No significant differences (all p > 0.050) were observed regarding the adults’ educational level (up to grade 12 vs. higher education) nor based on oral hygiene habits (tooth brushing frequency).

4 Discussion

This work explored the oral-gut microbiota relationship in healthy children and adults. We have found a residual (0.7%) but persistent (in children and adults) set of shared taxa between oral and gut habitats. Most of the study participants (>95%) presented at least one shared oral-gut taxa, showcasing that, although gut and oral microbiota differ vastly, specific bacterial taxa may be commonly shared between oral and intestinal habitats in humans.

The fact that the vast majority of the ASVs detected in this study is exclusive to each environment reveals an unsurprising high habitat specificity of microbiota. Indeed, 96% of ASVs originating in gut samples were exclusive to this habitat (absent from the oral cavity), while 93% of ASVs originating in the oral milieu were exclusively found in this body-site (absent from the gut).

Regarding different age groups, 12% of ASVs were detected exclusively in children, while 52% of ASVs were detected exclusively in adults, highlighting differences in composition between life stages. This suggests an age-related maturation of the oral and gut microbiota, which seems to encompass both the loss of certain microorganisms and the acquisition of new ones. However, it should be noted that our study only included 39 children and a larger sample size would allow for clearer conclusions. Despite the differences, a subset of shared ASVs was identified: from the 61 ASVs common to the gut and oral cavity of the same individual, 43% of these were also shared between children and adults, classified as 6 phyla (Actinomycetota, Bacteriodota, Fusobacteriota, Pseudomonadota, Verrucomicrobiota, and Bacillota). It is possible that the proportion in which these ASVs (common in childhood and adulthood) are shared between habitats might actually fluctuate between life stages due to both external and internal factors (such as the influence of hormones after puberty) instead of remaining stable throughout life. A longitudinal study would allow the exploration of this hypothesis. Interestingly, the number of shared oral-gut ASVs was higher in adult subjects, which is in agreement with previous observations (Kageyama et al., 2023) reporting an increased abundance of shared ASVs with age. According to the authors, this may be due to a heightened translocation of oral bacteria to the gut with age (Kageyama et al., 2023).

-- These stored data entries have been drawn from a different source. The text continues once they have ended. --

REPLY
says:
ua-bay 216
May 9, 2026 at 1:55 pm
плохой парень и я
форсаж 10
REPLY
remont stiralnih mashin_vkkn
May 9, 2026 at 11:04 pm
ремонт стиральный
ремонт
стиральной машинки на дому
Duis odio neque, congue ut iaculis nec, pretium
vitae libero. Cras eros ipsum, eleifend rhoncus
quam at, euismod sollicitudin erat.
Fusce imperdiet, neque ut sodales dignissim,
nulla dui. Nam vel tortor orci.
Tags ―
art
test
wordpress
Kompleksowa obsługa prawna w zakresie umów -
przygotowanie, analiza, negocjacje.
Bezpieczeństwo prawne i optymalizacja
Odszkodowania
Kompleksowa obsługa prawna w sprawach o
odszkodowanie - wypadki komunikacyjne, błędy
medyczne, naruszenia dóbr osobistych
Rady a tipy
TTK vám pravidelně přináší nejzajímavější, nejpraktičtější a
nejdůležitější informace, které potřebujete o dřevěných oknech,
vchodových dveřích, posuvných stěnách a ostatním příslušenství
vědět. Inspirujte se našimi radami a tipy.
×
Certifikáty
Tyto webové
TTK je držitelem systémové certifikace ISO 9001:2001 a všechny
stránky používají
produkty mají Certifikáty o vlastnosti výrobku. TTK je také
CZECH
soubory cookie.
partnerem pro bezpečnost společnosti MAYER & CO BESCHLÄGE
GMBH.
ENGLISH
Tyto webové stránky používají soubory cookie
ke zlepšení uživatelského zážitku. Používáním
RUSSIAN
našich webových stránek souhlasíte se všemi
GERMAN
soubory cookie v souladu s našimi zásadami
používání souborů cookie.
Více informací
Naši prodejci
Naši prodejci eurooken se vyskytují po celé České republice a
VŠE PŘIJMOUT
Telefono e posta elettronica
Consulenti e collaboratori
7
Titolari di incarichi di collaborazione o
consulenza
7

The presence of common bacteria in both the oral cavity and the gut has been previously reported in other studies as well (Segata et al., 2012; Schmidt et al., 2019) and strongly suggests translocation between the two body-sites. Additionally, the fact that the majority of ASVs (62%) is more abundant in the oral cavity suggests that oral-to-gut transmission might be the main route of translocation between these two habitats and that, despite being mostly explored in a pathological context (Strauss et al., 2011; Huh and Roh, 2020; Lu et al., 2023; Liao et al., 2024), this phenomenon might be more frequent than previously thought in healthy individuals (Schmidt et al., 2019; Park et al., 2021).

Even though significant amounts of oral bacteria are constantly swallowed throughout the day along with saliva and bolus (Humphrey and Williamson, 2001), the oral cavity and the gut are separated by several barriers (gastric acidity, bile acid, the host immune system, competition with native bacteria in the gut) that, in healthy conditions, cause the majority of oral bacteria to be inactivated (Park et al., 2021; Kageyama et al., 2023; Lu et al., 2023). For this reason, it is not surprising that most microorganisms that “depart” from the oral cavity are unable to reach the gut in a viable form. Also, those which do reach the gut in a viable form must adapt to the conditions in the gut efficiently enough to colonize this habitat. These factors would explain why only 1.6% of all ASVs detected in our study are shared between the oral cavity and the gut of the same individual, and only 0.7% are shared between environments both in childhood and adulthood.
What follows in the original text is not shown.